Some marketers believe that it doesn’t matter who your target audience or the protagonist of the communication piece is till the time it is striking an emotional chord with all. Subhrangshu Neogi-Director, Head of Group Marketing & Brand, Religare, said, “Conventionally if you see, it is a male-dominated category and therefore the communication is slightly skewed towards males. In the last couple of years, the communication is also changing. At the end of the day, a financial instrument is a financial instrument whether a man is narrating the story or a woman, it doesn’t matter.”
Upendra Namburi, Chief Innovation and Marketing Officer, Bharti AXA General Insurance, believes that one should communicate to the family rather than focussing on men and women separately. “In the business we are in, the communication should be specific to the family. Bharti AXA’s communication is more towards family,” he said.
Kakkar gave an example of an old SBI Life advertisement where it struck the emotional chord with all, irrespective of the gender. In the ad, a retired man gave a diamond piece to his wife and said ‘Heera ko kya pata tumhari umar’ (Diamond cannot gauge your age)
The SBI Life campaign:
Kakkar added, “I learned very early in my life from Piyush Pandey (Ogilvy & Mather). You don’t have to look at your target audience in the film for you to relate to them. You don’t have to target the product as well. You have to have an emotion and that could come any which way. If you strike the right emotion, it will relate to everyone.”
But the times are changing and brands have started realising the need to communicate to women directly. For a year, we are seeing more women-centric campaigns in the finance category. For example, ICICI’s ‘#FundYourOwnWorth’ campaign and various campaigns by Axis bank featuring Bollywood actress Deepika Padukone.
Neogi added, “Historically the communication has also been focused towards them. But in last few years, the scenario is rapidly changing as the women are becoming more aware, conscious and financially independent they too are playing an active role in the decision making for financial products. Women-centric plans and offerings are also becoming more common though it may not be as widespread as other categories. As the socio-economic scenario evolves at large, the communication too will evolve accordingly.”
In its initial days of advertising only, BankBazaar realised the need to focus women and was among the early ones to advertise keeping the protagonist as women.
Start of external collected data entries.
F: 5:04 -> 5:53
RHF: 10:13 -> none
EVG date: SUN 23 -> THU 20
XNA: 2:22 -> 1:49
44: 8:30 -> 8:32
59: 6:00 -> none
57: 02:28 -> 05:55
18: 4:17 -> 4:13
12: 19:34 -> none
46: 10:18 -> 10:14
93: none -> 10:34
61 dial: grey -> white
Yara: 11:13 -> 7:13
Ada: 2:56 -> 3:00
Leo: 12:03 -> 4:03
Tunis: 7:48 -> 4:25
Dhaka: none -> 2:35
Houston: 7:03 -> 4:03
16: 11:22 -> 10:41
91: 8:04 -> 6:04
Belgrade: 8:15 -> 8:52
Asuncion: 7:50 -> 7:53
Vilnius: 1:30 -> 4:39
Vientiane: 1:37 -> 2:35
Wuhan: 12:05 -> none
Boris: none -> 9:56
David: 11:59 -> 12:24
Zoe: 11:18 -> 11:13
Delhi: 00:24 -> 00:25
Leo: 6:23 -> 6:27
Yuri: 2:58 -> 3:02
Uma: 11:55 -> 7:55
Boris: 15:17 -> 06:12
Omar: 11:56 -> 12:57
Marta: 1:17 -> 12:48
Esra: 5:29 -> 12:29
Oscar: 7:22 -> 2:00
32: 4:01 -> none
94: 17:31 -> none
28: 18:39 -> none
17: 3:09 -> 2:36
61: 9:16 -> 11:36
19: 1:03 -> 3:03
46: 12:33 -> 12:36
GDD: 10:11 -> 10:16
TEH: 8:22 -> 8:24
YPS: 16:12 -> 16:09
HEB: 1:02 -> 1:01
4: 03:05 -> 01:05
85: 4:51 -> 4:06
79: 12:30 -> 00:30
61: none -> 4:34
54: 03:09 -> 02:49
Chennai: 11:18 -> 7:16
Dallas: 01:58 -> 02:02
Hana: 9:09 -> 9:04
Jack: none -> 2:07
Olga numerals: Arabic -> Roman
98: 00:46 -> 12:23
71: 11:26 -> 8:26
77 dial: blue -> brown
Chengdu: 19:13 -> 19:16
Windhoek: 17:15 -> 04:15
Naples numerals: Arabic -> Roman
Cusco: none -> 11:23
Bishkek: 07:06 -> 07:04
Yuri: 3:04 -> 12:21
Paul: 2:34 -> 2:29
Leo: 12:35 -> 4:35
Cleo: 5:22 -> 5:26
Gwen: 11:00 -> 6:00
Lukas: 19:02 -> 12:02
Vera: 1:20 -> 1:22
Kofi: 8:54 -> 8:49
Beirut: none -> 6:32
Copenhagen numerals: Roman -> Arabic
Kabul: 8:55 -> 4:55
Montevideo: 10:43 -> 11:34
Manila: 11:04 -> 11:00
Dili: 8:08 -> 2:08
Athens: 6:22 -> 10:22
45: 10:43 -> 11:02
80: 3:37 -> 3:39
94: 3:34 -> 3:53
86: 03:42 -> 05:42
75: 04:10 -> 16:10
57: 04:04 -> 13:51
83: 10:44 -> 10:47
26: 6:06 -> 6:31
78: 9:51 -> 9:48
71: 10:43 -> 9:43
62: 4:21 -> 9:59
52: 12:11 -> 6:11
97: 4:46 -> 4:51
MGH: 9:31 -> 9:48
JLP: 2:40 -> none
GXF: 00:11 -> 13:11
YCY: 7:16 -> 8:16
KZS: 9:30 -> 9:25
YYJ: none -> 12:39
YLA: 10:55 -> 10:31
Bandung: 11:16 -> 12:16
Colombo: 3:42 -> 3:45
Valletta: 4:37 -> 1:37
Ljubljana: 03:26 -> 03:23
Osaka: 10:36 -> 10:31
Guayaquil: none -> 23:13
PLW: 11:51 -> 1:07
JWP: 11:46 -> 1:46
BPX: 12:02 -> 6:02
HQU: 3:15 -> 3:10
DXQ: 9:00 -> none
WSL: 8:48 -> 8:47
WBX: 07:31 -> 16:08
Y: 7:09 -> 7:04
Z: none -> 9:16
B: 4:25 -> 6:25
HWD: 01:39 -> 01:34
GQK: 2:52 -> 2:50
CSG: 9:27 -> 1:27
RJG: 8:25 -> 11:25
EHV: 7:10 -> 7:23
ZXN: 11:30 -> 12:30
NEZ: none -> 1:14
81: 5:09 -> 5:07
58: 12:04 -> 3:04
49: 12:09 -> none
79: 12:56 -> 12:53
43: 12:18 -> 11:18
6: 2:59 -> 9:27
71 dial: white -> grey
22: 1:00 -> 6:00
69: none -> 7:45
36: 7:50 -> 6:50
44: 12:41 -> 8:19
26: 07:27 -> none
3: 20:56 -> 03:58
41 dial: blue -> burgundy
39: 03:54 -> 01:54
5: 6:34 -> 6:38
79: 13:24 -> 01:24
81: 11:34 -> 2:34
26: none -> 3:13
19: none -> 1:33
Because of which, BankBazaar’s campaign #PlayYourPart became a huge success.
Holding a very balanced view, Arun Iyer, Chairman and Chief Creative Officer, Lowe Lintas, thinks that “Too much queue on either side is not good and, therefore, the financial advertising should consider both the genders while creating campaigns.”
It’s time that financial brands refocus their efforts, and the tools they’re developing, towards women.
Kazi ended, “Today you see more than 90 per cent of the financial brands talking to men only. Woman is just a support element in it. Indian women are better financial decision makers than men; they have learnt the art of saving, investing and managing money since childhood. If she is encouraged by financial brands to take her own decisions and at the same time comforted with right content and language, I am sure they will lead this domain too.”